United States District Court, D. Kansas

November 4, 2019

CHRISTINA TAYLOR and DONALD TAYLOR, Plaintiffs,
v.
LM INSURANCE CORPORATION, Defendant.

          ORDER

          James P. O'Hara, U.S. Magistrate Judge.

         Plaintiffs have filed a motion (ECF No. 31) seeking to compel discovery responses from defendant in this action, which involves insurance coverage after a house fire. The parties stipulate the “fire began when, after becoming angry with her father due to an argument earlier in the day, [plaintiffs' daughter] used a lighter to ignite the bedspread of plaintiffs' bed in order to upset her father.”[1] Plaintiffs allege defendant improperly denied insurance coverage after the fire, and the discovery plaintiffs seek centers on portions of the claim file defendant argues are privileged. For the reasons discussed below, the court denies plaintiffs' motion.

         Background

         On May 28, 2019, plaintiffs served document requests.[2] Defendant produced over 1, 800 pages of documents and served a privilege log for documents that had been redacted or removed pursuant to work-product protection and attorney-client privilege objections.[3] On July 29, 2019, plaintiffs e-mailed defendant to discuss deficiencies in the discovery responses.[4] Defendant supplemented its privilege log on August 20, 2019 and September 24, 2019, and served amended responses to the requests for production on September 23, 2019.[5] Plaintiffs filed the instant motion on September 30, 2019, asserting defendant's documents are not protected by attorney-client or work-product privilege, and if they are, defendant waived the privilege in a number of ways.

         Also at issue in plaintiffs' motion is a deposition of a corporate representative, Sandra Reiser, who works as an adjuster in defendant's claim department.
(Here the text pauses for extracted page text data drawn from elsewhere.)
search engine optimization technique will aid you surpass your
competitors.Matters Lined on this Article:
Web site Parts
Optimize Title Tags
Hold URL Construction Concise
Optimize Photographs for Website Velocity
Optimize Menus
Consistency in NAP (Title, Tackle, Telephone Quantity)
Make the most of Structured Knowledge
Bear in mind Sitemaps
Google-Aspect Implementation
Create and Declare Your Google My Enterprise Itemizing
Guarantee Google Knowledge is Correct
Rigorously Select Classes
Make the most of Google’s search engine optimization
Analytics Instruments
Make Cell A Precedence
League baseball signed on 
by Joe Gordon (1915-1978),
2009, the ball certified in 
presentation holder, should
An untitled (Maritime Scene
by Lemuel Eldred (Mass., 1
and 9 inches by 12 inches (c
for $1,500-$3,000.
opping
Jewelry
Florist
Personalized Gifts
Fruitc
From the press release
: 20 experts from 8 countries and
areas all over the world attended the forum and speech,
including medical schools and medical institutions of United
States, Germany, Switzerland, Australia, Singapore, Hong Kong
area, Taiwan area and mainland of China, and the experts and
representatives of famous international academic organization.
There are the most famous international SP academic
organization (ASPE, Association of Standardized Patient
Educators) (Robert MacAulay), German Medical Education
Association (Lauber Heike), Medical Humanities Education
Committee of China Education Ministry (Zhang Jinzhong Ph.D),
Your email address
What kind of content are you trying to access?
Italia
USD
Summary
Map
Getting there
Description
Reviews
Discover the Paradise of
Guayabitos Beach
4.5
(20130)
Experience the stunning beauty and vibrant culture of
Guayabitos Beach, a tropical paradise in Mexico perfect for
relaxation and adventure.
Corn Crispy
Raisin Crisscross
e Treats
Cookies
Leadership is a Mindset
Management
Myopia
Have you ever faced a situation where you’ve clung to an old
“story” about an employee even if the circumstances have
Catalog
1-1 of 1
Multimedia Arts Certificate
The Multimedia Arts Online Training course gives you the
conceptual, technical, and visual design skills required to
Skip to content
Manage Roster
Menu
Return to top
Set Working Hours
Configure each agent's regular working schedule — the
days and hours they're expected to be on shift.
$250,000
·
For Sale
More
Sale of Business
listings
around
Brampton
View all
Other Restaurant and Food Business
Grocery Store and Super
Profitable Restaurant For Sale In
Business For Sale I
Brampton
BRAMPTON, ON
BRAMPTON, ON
Plaintiffs deposed Ms. Reiser on August 21, 2019.[6] Plaintiffs argue she was unprepared, failed to produce relevant documents, and improperly claimed privilege for three questions. Plaintiffs ask the court to order defendant to produce Ms. Reiser for trial.

         As an initial matter, defendant contends plaintiffs failed to satisfy their duty to confer under D. Kan. Rule 37.2. That rule provides:

The court will not entertain any motion to resolve a discovery dispute pursuant to Fed.R.Civ.P. 26 through 37 … unless the attorney for the moving party has conferred or has made reasonable effort to confer with opposing counsel concerning the matter in dispute prior to the filing of the motion. Every certification required by Fed.R.Civ.P. 26(c) and 37 and this rule related to the efforts of the parties to resolve discovery or disclosure disputes must describe with particularity the steps taken by all attorneys to resolve the issues in dispute.
A “reasonable effort to confer” means more than mailing or faxing a letter to the opposing party. It requires that the parties in good faith converse, confer, compare views, consult, and deliberate, or in good faith attempt to do so.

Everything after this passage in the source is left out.